HTML parsing issue on some phones

Inman

Well-Known Member
Licensed User
Longtime User
In one of my apps, I am downloading an HTML file using HttpClient and then parse out the HTML code. This is working fine in most phones, including mine but certain users are reporting parse errors. When I looked into the HTML code on their devices, I realised what happened.

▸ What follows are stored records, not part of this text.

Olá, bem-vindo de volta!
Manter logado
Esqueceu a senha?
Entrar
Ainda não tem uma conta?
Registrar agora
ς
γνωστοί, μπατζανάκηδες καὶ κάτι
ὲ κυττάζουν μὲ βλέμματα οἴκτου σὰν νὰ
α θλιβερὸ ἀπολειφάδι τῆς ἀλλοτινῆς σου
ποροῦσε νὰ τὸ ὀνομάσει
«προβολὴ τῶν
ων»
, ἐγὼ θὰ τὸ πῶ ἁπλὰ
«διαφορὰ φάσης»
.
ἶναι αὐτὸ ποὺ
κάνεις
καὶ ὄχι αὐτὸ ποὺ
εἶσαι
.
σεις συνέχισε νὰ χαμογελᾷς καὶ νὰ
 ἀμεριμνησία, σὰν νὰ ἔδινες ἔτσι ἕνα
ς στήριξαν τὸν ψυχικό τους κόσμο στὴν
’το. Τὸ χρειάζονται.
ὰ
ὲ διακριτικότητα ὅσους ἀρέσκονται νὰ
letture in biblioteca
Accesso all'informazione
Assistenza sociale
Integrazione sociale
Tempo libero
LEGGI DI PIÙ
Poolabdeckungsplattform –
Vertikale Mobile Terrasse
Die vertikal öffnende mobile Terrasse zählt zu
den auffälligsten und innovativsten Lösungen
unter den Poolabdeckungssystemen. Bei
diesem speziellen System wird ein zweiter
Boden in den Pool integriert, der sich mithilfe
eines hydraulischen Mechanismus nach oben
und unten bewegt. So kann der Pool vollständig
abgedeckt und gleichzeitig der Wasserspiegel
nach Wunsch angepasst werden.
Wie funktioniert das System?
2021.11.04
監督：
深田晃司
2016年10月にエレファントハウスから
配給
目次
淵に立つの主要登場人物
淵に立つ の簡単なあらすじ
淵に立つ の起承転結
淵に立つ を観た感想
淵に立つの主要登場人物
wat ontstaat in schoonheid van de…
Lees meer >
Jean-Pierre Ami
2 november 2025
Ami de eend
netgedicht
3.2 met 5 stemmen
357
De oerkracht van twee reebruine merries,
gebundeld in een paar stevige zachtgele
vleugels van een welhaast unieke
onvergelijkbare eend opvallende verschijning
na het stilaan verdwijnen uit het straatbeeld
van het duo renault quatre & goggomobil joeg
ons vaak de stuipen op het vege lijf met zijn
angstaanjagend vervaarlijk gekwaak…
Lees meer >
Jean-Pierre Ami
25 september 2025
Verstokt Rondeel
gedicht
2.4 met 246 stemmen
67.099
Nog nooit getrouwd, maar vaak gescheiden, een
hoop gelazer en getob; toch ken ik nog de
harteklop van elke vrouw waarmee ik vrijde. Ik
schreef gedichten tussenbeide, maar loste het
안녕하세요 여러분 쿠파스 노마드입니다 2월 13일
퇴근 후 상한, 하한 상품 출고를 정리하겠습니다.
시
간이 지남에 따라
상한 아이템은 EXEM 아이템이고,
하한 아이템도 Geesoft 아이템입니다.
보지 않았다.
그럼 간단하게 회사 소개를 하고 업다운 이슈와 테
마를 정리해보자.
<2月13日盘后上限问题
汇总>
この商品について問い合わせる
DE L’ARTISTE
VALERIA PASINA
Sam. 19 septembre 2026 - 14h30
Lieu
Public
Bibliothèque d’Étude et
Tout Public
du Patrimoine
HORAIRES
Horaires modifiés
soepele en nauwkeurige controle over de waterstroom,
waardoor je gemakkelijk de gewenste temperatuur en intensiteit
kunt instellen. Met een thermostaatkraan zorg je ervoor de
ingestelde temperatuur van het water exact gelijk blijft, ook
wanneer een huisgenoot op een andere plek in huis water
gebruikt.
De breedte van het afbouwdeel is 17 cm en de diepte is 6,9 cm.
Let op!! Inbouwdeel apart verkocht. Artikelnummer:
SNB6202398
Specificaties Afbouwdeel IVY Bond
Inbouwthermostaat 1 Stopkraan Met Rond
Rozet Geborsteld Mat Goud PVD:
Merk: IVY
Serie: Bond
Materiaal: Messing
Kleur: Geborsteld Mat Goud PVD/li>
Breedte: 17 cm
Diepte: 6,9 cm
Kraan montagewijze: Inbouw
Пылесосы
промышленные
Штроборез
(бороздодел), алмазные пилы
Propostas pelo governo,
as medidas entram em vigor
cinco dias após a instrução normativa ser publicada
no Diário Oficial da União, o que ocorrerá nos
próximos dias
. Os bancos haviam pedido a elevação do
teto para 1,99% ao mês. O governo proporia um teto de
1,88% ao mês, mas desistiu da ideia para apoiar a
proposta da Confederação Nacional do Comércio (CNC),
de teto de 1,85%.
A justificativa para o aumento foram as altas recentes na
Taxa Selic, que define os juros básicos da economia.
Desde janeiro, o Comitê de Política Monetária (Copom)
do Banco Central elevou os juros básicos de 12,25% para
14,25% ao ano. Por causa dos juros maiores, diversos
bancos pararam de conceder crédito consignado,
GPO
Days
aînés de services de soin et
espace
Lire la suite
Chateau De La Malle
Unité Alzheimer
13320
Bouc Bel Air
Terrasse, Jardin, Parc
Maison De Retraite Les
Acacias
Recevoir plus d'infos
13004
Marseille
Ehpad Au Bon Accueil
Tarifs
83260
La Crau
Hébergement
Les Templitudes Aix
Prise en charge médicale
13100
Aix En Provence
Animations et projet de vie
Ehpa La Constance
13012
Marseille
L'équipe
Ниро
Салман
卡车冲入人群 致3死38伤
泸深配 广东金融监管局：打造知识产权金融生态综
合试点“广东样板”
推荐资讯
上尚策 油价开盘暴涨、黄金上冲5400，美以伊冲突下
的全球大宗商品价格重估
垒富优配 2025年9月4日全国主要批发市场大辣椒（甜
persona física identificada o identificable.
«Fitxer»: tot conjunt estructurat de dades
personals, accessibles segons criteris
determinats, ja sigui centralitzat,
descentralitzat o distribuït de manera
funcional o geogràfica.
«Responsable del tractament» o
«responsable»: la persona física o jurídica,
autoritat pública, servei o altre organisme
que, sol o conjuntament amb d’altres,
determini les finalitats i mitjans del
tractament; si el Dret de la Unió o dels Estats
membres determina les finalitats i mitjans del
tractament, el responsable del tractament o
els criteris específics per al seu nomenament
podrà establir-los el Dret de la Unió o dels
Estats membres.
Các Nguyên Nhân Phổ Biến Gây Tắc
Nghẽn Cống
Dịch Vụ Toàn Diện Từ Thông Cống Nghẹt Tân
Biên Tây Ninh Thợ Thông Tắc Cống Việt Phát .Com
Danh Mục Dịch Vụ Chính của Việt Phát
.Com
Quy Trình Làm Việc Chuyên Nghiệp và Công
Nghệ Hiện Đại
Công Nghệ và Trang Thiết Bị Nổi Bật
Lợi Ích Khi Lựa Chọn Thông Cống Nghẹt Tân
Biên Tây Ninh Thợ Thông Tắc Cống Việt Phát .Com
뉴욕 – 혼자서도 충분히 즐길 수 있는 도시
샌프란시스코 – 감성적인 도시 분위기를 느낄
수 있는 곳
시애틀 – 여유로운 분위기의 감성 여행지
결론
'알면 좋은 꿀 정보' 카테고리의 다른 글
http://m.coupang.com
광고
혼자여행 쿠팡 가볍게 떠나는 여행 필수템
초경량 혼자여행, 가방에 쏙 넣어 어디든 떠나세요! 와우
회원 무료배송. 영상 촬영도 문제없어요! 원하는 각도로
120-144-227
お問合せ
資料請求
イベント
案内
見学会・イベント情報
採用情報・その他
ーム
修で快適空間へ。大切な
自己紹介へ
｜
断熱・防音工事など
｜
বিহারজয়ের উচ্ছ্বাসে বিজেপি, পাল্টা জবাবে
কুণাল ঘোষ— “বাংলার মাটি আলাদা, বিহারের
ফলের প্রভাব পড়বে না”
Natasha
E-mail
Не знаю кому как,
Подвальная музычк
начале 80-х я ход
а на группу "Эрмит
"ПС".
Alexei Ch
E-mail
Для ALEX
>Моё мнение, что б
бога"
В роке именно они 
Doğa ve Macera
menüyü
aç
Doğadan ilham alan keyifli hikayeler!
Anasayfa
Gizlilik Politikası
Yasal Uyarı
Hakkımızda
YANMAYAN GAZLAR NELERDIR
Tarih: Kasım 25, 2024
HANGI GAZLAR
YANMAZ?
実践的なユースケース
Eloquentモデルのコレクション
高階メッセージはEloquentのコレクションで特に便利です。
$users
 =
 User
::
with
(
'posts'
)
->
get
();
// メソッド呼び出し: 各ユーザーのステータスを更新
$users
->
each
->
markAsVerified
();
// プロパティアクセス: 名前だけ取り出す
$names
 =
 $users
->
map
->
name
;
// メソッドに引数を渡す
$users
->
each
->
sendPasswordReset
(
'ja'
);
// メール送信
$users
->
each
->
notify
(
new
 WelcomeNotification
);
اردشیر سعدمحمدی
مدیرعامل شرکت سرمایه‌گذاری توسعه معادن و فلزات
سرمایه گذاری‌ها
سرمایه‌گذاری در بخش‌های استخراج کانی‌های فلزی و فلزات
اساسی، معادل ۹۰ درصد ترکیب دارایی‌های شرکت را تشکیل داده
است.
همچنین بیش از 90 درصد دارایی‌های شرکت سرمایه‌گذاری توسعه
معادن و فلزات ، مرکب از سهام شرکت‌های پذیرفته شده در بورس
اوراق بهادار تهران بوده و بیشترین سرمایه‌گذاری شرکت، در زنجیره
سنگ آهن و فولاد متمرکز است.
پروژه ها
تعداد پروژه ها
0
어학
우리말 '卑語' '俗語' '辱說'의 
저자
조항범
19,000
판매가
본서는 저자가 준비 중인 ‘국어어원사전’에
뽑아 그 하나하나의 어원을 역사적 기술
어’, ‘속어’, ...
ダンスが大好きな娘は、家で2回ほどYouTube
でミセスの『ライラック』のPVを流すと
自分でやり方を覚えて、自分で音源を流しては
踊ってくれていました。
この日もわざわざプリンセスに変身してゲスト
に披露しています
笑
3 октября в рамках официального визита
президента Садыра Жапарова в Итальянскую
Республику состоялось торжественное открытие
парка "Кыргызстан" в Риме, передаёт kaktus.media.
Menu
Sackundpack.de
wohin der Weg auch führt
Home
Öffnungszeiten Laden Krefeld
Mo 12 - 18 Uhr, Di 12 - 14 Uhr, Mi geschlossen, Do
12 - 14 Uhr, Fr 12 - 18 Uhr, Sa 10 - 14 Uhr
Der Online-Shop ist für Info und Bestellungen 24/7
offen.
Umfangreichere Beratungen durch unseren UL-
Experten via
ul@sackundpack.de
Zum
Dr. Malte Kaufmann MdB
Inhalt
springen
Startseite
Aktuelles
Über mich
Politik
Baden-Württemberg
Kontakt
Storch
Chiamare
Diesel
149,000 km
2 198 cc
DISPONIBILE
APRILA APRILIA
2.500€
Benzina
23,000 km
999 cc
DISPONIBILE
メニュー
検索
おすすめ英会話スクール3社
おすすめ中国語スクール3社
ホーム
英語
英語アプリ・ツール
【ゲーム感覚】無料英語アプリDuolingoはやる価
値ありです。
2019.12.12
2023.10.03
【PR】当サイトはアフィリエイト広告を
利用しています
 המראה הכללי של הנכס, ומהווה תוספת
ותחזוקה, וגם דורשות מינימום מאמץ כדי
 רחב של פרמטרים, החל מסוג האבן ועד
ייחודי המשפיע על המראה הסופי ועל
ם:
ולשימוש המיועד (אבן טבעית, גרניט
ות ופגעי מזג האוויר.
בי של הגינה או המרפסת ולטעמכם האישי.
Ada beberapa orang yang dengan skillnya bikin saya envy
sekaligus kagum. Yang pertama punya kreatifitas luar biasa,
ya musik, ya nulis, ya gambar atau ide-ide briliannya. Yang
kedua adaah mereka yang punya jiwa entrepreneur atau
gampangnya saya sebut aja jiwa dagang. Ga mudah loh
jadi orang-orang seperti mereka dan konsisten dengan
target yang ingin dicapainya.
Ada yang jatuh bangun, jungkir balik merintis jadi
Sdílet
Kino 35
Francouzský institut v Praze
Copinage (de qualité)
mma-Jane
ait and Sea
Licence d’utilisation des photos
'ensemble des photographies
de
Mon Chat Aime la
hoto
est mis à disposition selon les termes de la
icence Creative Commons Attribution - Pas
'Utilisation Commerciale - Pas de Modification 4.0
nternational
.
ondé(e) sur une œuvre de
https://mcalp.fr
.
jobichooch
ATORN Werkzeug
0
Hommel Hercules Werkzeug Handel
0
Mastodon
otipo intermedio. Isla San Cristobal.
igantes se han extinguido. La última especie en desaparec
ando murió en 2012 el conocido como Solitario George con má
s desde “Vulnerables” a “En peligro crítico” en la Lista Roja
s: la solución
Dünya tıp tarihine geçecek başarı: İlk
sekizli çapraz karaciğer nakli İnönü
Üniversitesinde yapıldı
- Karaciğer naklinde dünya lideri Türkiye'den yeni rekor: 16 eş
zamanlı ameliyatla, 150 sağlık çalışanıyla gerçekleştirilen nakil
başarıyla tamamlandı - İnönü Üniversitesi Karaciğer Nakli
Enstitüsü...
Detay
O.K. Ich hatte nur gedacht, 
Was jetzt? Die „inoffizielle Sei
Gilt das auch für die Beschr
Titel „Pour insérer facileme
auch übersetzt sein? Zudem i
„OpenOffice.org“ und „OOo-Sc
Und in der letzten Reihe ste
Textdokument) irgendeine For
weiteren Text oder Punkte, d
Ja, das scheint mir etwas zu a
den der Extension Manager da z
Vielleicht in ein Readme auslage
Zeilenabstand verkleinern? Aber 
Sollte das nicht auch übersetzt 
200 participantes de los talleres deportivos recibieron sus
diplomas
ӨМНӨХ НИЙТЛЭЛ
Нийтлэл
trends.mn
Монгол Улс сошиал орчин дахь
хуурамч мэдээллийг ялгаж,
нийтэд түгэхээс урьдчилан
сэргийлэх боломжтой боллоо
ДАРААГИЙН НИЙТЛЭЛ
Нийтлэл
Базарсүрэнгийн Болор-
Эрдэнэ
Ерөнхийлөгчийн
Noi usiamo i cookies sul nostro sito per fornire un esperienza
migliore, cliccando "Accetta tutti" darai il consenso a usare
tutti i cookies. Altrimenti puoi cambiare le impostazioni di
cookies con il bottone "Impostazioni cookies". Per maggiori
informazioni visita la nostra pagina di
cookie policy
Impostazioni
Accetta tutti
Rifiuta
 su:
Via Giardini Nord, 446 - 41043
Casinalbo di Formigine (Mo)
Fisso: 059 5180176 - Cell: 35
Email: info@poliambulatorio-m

This is how the HTML code is supposed to be

B4X:
<select name=nDesign id="vote-rate-design" title="Design"><option>1</option><option>2</option><option>3</option><option>4</option><option selected>5</option><option>6</option><option>7</option><option>8</option><option>9</option><option>10</option></select> 
<select name=nFeatures id="vote-rate-features" title="Features"><option>1</option><option>2</option><option>3</option><option>4</option><option selected>5</option><option>6</option><option>7</option><option>8</option><option>9</option><option>10</option></select>

But this is how some phones are returning it

B4X:
<select name=nDesign id="vote-rate-design" title="Design"><option>1</option><option>2</option><option>3</option><option>4</option><option selected>5</option><option>6</option><option>7</option><option>8</option><option>9</option><option>10</option></select> <select name=nFeatures id="vote-rate-features" title="Features"><option>1</option><option>2</option><option>3</option><option>4</option><option selected>5</option><option>6</option><option>7</option><option>8</option><option>9</option><option>10</option></select>

Basically on those phones, the whole HTML code is in a single line without line breaks. But on my phone it contains line breaks and I can split those lines using Regex.Split(CRLF,html).

I download the file using HttpClient and read the contents in the following way

B4X:
TextReader1.Initialize(File.OpenInput(File.DirInternalCache, "page.html"))
result=TextReader1.ReadAll

Since that returns this string without any line breaks, I also tried this

B4X:
result=File.ReadString(File.DirInternalCache, "page.html")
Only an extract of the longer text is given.